[Start of section]

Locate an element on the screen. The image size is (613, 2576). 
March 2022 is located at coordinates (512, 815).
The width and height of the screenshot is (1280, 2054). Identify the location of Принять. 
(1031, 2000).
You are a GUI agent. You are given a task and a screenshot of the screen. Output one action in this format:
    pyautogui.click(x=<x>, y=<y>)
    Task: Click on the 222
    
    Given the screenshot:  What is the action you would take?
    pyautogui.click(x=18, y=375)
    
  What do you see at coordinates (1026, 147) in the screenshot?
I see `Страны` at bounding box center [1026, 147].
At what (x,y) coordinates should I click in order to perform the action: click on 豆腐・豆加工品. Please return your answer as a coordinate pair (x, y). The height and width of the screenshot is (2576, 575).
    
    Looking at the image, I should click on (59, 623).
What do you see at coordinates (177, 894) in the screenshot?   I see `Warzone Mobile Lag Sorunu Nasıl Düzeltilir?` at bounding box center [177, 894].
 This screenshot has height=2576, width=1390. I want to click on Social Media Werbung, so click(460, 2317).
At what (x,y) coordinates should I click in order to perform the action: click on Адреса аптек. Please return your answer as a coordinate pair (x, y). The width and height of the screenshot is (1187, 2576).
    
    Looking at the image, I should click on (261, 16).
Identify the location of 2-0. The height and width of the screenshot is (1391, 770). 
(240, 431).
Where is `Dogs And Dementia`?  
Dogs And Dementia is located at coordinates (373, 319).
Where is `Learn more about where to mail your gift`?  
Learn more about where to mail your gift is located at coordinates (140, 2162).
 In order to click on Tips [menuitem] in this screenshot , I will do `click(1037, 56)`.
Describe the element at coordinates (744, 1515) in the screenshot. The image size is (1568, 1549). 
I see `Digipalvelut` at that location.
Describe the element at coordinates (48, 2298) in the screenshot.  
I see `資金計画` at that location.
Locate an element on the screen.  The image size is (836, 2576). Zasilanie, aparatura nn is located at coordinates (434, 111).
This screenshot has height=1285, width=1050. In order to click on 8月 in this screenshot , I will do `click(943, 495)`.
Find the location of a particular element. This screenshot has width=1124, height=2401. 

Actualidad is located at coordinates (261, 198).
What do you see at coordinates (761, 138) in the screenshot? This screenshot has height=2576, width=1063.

[End of section]

# [Problem]
Transcribe the records in full, word for word.

# [Expected output]
Locate an element on the screen. The image size is (613, 2576). 
March 2022 is located at coordinates (512, 815).
The width and height of the screenshot is (1280, 2054). Identify the location of Принять. 
(1031, 2000).
You are a GUI agent. You are given a task and a screenshot of the screen. Output one action in this format:
    pyautogui.click(x=<x>, y=<y>)
    Task: Click on the 222
    
    Given the screenshot:  What is the action you would take?
    pyautogui.click(x=18, y=375)
    
  What do you see at coordinates (1026, 147) in the screenshot?
I see `Страны` at bounding box center [1026, 147].
At what (x,y) coordinates should I click in order to perform the action: click on 豆腐・豆加工品. Please return your answer as a coordinate pair (x, y). The height and width of the screenshot is (2576, 575).
    
    Looking at the image, I should click on (59, 623).
What do you see at coordinates (177, 894) in the screenshot?   I see `Warzone Mobile Lag Sorunu Nasıl Düzeltilir?` at bounding box center [177, 894].
 This screenshot has height=2576, width=1390. I want to click on Social Media Werbung, so click(460, 2317).
At what (x,y) coordinates should I click in order to perform the action: click on Адреса аптек. Please return your answer as a coordinate pair (x, y). The width and height of the screenshot is (1187, 2576).
    
    Looking at the image, I should click on (261, 16).
Identify the location of 2-0. The height and width of the screenshot is (1391, 770). 
(240, 431).
Where is `Dogs And Dementia`?  
Dogs And Dementia is located at coordinates (373, 319).
Where is `Learn more about where to mail your gift`?  
Learn more about where to mail your gift is located at coordinates (140, 2162).
 In order to click on Tips [menuitem] in this screenshot , I will do `click(1037, 56)`.
Describe the element at coordinates (744, 1515) in the screenshot. The image size is (1568, 1549). 
I see `Digipalvelut` at that location.
Describe the element at coordinates (48, 2298) in the screenshot.  
I see `資金計画` at that location.
Locate an element on the screen.  The image size is (836, 2576). Zasilanie, aparatura nn is located at coordinates (434, 111).
This screenshot has height=1285, width=1050. In order to click on 8月 in this screenshot , I will do `click(943, 495)`.
Find the location of a particular element. This screenshot has width=1124, height=2401. 

Actualidad is located at coordinates (261, 198).
What do you see at coordinates (761, 138) in the screenshot? This screenshot has height=2576, width=1063.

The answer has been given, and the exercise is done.